I used to buy an awful load of crap too, when I was hungover. Patience wasn’t a noticeable virtue of mine when faced with the task of shopping for new threads amongst the heaving masses, all the while nursing a throbbing head and an unnatural craving to consume yet more greasy food and frothy, extra-shot lattes. Town on a Saturday afternoon is not the place to be when one is beset by an attack of hyperglycaemic sugar cravings, forced to dawdle along behind hordes of casual browsers, when the only thought on your mind is locating food with an excessive degree of carbohydrate content as quickly as possible, in order to ram it down your throat.

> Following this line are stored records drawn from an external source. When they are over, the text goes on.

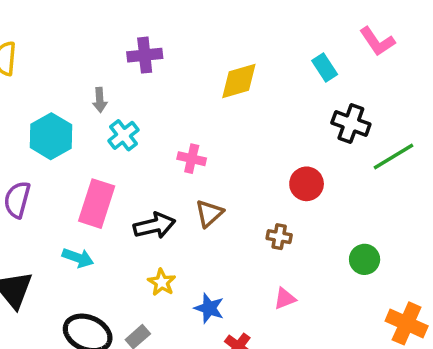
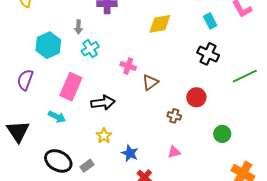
black cross: (351, 124) -> (208, 54), moved
red circle: (307, 184) -> (196, 97), moved
brown triangle: (209, 213) -> (150, 82), moved

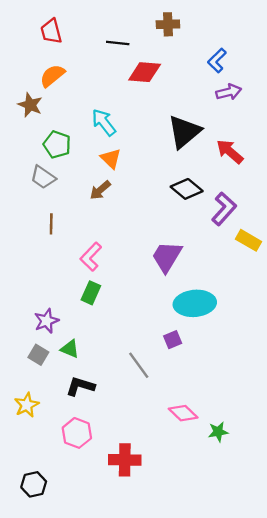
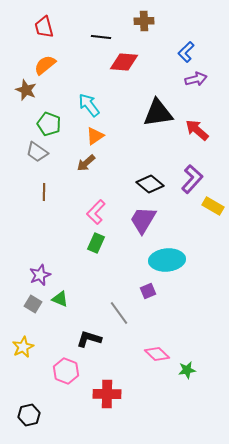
black triangle: (184, 132) -> (158, 113), turned 32
orange triangle: (111, 159) -> (95, 136), turned 42
black diamond: (187, 189) -> (150, 184), moved
pink L-shape: (91, 257) -> (96, 212), moved
green rectangle: (91, 293) -> (96, 243), moved
black L-shape: (80, 386) -> (89, 339), moved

Given that I no longer shop in this way (I am attempting, in my 38th year, to master the art of ‘capsule wardrobe shopping,’ thus making just a few well thought out investment buys that can be mixed and matched in a cohesive and stylish fashion), I decided to overhaul my bulging expansion of unworn clothes, in order to make room for a few garments that I might actually enjoy wearing.

And so yesterday, I found myself experiencing a sense of accomplishment and satisfaction as I bundled off a few of my old ‘rushed’ purchases in the post office to a buyer somewhere in the West Midlands, resulting in a bit of extra money in my bank account and about half a foot more space in my wardrobe. The cash is being spent on my eldest daughter’s bedroom makeover, that in itself giving me a positive feeling of doing the right thing and making one of my beautiful girls very happy. (The other one is happy too, but her needs are met a little more simply at the moment; milk, clean nappy, cuddles, sleep).

Aah, the joy of knowing that you are back in the driving seat of your life!